Since its the best fit for what we want, I decided to go ahead with just using Ansible and figuring out the cons through other methods.

Ansible runs on a remote server via SSH

The ansible part of the Github Action is divided into two parts: Add login method for the server, Run ansible playbook

Adding login method for server: Since I do understand basic OPSec, I have disabled SSH login for the server through a password/username. This reduces chances that someone bruteforces the credentials. Login is only possible through whitelisted public keys. I generated a keypair to be used by Ansible and added the key as a Github Secret.

Now we need to import and configure ansible to use this key, this was easiest with just using a Github Action job that runs on an Ubuntu image, giving me a bash shell to just perform my commands.

The job first creates a .ssh folder and adds the previously mentioned key there. Access is modified to allow the action agent to access it, the eval "$(ssh-agent -s)" ensures the agent is running. Then ssh-add will add the key to the keychain for SSH access.

Run ansible playbook: Once the dependency has been installed on the ubuntu image (In Github Action Job). We need to disable host key checking (it was just more work to implement :P). Since the server might actually be down or the config borked, We run a ping test first.

Once the ping test is successful, ansible-playbook can be run. The hosts that this is run on is defined in the hosts, if we decide to have multiple servers in the future, simply define them in the hosts file and the deployment will be performed on all hosts.

Additionally, the ansible-playbook needs access to the private docker repository. The access credentials are defined in the Github Actions and are passed on as an env variable while running the playbook. The docker-tag defines the image to be deployed, this is fetched and passed by using the ${GITHUB_REF#refs/*/}.

The Ansible-Playbook:

The variables are defined in the beginning of the file, if the port of the image changes, or the name of the image changes, please change it in the ansible-playbook variable definition.

The ansible playbook is divided into two parts: Install dependencies and then Login/Create the Docker container.

Install dependencies: Since the host can change at any time, its best practice to install explicit dependencies needed by the image. This is defined in the ansible install tasks.

Login/Create Docker container: Since the docker image is in a private repository, the ansible-playbook docker_login is first used to login to the docker hub repo.
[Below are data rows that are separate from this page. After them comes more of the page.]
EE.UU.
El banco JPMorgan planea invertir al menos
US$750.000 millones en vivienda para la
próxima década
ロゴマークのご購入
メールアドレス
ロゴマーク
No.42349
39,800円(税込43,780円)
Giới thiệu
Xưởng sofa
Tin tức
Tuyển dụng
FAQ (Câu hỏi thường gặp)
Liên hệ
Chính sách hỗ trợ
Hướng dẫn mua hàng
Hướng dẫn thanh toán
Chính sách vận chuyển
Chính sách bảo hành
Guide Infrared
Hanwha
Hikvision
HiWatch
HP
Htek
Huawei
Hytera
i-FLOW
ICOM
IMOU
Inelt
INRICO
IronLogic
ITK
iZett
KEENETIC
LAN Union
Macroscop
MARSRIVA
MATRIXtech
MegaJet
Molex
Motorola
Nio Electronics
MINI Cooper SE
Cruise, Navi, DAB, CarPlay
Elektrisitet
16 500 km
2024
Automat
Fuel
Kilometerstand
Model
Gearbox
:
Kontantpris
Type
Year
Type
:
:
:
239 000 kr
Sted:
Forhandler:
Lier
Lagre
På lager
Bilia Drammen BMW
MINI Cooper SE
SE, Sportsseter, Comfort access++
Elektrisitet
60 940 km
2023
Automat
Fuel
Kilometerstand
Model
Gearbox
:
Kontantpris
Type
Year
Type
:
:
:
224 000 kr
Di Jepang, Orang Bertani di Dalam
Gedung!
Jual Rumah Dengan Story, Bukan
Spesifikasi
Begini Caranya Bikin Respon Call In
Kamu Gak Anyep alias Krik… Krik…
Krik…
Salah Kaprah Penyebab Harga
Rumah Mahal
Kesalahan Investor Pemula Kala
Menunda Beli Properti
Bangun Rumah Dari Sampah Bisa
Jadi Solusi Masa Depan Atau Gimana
Once the login is successful, we should have access to the image. The docker_container can now be used to define the image to be run on the remote server and the state the image needs to be at at the end of the task. Since there are quite a few things happening here, I will post the code block and describe it below.
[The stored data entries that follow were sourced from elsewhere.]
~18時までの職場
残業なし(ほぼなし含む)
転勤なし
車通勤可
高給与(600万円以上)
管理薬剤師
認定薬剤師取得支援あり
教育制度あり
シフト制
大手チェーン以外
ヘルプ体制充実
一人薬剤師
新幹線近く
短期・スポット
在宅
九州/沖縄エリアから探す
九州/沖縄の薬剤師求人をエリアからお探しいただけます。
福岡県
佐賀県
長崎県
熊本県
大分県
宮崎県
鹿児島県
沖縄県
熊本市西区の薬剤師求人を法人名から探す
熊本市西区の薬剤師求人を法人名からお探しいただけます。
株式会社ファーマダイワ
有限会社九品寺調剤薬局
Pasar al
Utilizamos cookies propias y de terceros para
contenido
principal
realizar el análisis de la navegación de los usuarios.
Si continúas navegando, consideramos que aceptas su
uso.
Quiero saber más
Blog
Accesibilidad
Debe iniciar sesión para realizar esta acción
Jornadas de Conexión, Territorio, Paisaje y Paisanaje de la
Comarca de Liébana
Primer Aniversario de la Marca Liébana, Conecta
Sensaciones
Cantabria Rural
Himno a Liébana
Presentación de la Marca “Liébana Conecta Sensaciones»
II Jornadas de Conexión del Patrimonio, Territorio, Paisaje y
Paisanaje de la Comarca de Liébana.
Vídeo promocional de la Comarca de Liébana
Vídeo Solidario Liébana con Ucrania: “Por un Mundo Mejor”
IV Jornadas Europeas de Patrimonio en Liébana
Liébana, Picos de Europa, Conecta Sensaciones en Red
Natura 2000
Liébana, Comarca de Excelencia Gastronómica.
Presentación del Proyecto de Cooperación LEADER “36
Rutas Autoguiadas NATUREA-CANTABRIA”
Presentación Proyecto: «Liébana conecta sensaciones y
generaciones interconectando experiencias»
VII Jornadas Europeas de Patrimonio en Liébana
- name: Create default containers
      docker_container:
        name: "{{ default_container_name }}{{ item }}"
        image: "{{ default_container_image }}:{{ container_tag }}"
        network_mode: host
        ports:
          - "{{ src_port }}:{{ dest_port }}"
        volumes:
          - /root/melton-app/staticfiles:/code/api/static/
        state: started
        log_driver: loki
        log_options:
          loki-url: http://localhost:3100/api/prom/push
          loki-retries: 5
          loki-batch-size: 400
          loki-external-labels: tag=melton
      with_sequence: count={{ create_containers }}

The image name and container tag is defined in the variable at the start of the playbook. The network_mode is set to host to avoid having to expose ports on top, I was just lazy to lock this down. It also enables easy access to the log-driver. The ports are defined in the variables, and are mapped here - The host port is mapped to the port on the docker container. Since the image contains static images stored on the server, we map the volume to enable persistence over multiple restarts of the docker image. The state of the image is set to started, to ensure its run before the task completion. The log driver is defined in the next step chapter, but we send all logs to loki to manage them. The number of containers to be run on the host is defined by the count, this can be increased if we need loadbalancing.

At the end of this playbook, the image will be run on the remote server and will have the state defined.